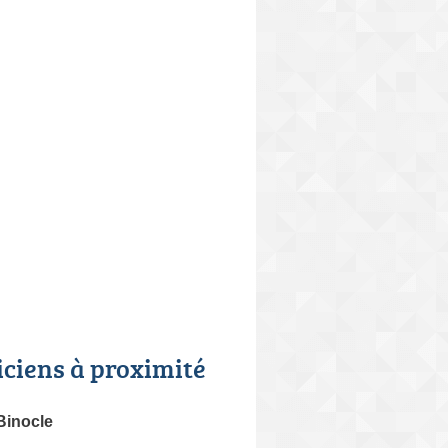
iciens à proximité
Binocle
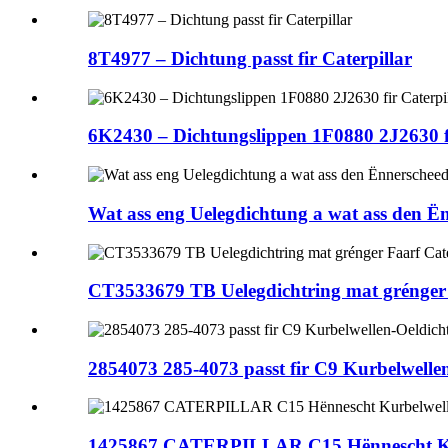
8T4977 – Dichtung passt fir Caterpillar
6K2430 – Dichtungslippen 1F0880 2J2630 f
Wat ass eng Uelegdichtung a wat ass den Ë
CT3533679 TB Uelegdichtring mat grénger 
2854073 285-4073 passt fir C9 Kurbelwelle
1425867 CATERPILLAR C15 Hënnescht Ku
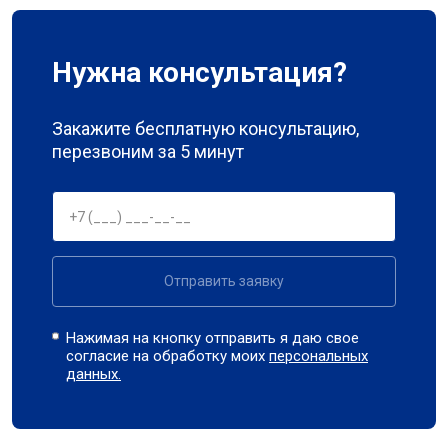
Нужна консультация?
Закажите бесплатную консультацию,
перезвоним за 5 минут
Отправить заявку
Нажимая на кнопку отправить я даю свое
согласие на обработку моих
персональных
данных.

◇ ◇ ◇ ◇

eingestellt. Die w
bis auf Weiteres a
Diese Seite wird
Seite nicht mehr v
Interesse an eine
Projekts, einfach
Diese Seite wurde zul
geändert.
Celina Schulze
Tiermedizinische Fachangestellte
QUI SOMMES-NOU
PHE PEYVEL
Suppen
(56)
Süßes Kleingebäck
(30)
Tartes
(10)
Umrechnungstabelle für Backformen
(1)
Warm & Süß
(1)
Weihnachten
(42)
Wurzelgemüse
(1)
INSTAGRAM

◇ ◇ ◇ ◇

• What you should do
With "Diese" as the word to match, copy each line of the records that has it.

• Worked solution
Diese Seite wird
Diese Seite wurde zul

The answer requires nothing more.